JBGR LLC v. Chicago Title Ins. Co.
Cite as: JBGR LLC v. Chicago Title Ins. Co., 35140-11, NYLJ 1202586873107, at *1 (Sup., SUF, Decided January 17, 2013)
Justice Elizabeth Hazlitt Emerson
Decided: January 17, 2013
Attorneys For Plaintiffs: Hartman & Craven LLP, New York, New York.
Attorneys For Defendant: Fidelity National Law Group, New York, New York.
Upon the following papers numbered 1-59 read on this motion to dismiss and cross-motion to stay and compel;
Notice of Motion and supporting papers 1-28;
Notice of Cross Motion and supporting papers 29-54;
Answering Affidavits and supporting papers 55-59;
Replying Affidavits and supporting papers ; it is,
ORDERED that the motion by the defendant for an order dismissing the complaint is denied; and it is further
ORDERED that the branch of the cross motion by the plaintiffs which is for an order staying the defendant's motion to dismiss is denied as academic; and it is further
ORDERED that the branch of the cross motion by the plaintiffs which is for an order compelling the defendant to respond to their discovery demands is referred to a conference, which shall be held on January 30, 2013, at 9:45 a.m., Supreme Court, Courtroom 7, Arthur M. Cromarty Criminal Court Building, 210 Center Drive, Riverhead, New York 11901.

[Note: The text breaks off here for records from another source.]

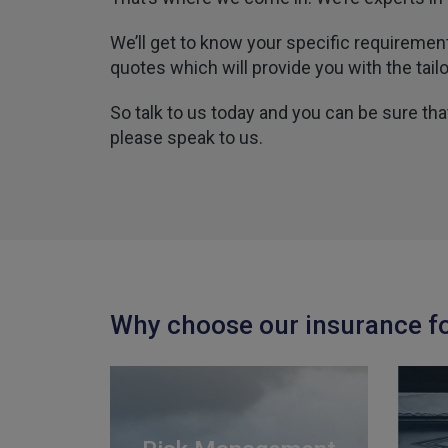
We’ll get to know your specific requireme
quotes which will provide you with the tail
So talk to us today and you can be sure th
please speak to us.
Why choose our insurance f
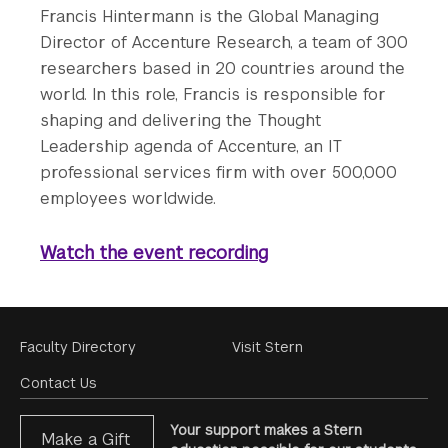
Francis Hintermann is the Global Managing
Director of Accenture Research, a team of 300
researchers based in 20 countries around the
world. In this role, Francis is responsible for
shaping and delivering the Thought
Leadership agenda of Accenture, an IT
professional services firm with over 500,000
employees worldwide.
Watch the event recording
Footer
Faculty Directory
Visit Stern
Menu
Contact Us
Your support makes a Stern
Make a Gift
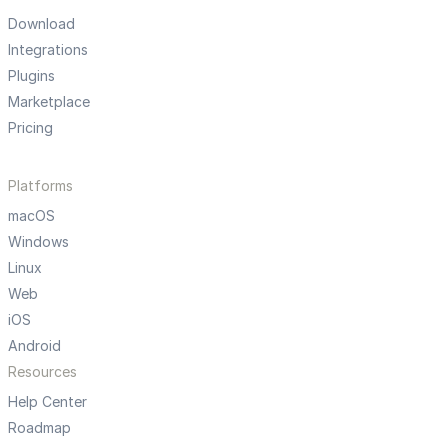
Download
Integrations
Plugins
Marketplace
Pricing
Platforms
macOS
Windows
Linux
Web
iOS
Android
Resources
Help Center
Roadmap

In 1994, Paul Elliot, an experienced real estate investor and developer, and another individual purchased 286 acres in Wading River, New York, on which they planned to build a residential community around an 18-hole golf course. By 1999, development of the golf course had been started; the roads and infrastructure were substantially complete, and 140 building lots had been sold. Elliot then sold his interest in the project to Thomas Costello, who continued to work on the development d/b/a Great Rock Golf, Inc. By 2005, 140 homes had been built, and Elliot
entered into negotiations with Costello to repurchase the property. On January 19, 2006, Great Rock Golf, Inc., entered into a contract of sale with Great Rock Golf 2006 LLC, of which Elliot was the managing member. On April 12, 2006, Great Rock Golf 2006 LLC assigned its right to purchase the property for $9.97 million to the plaintiff LLC's. Elliot is a member of the plaintiff Elliot WR Golf, LLC. As part of the purchase price, the plaintiffs gave Great Rock Golf, Inc., a promissory note in the principal amount of $2.97 million secured by a second mortgage on the property and guaranteed by individual members of the plaintiff LLC's. The plaintiffs intended to build another 55 residences on the property, but they learned in 2009 that development had been limited to 140 homes pursuant to a declaration signed by Elliot and recorded on December 24, 1997. Also in 2009, Great Rock Golf, Inc., assigned the note and mortgage to its shareholders, including Costello. When the plaintiffs and the individual guarantors defaulted, Costello and the other shareholders of Great Rock Golf, Inc., commenced an action in this court (Index No. 28474-11) to recover on the note and guarantees. By an order dated July 23, 2012, this court granted their motion for summary judgment and awarded them damages in the principal amount of $2.97 million.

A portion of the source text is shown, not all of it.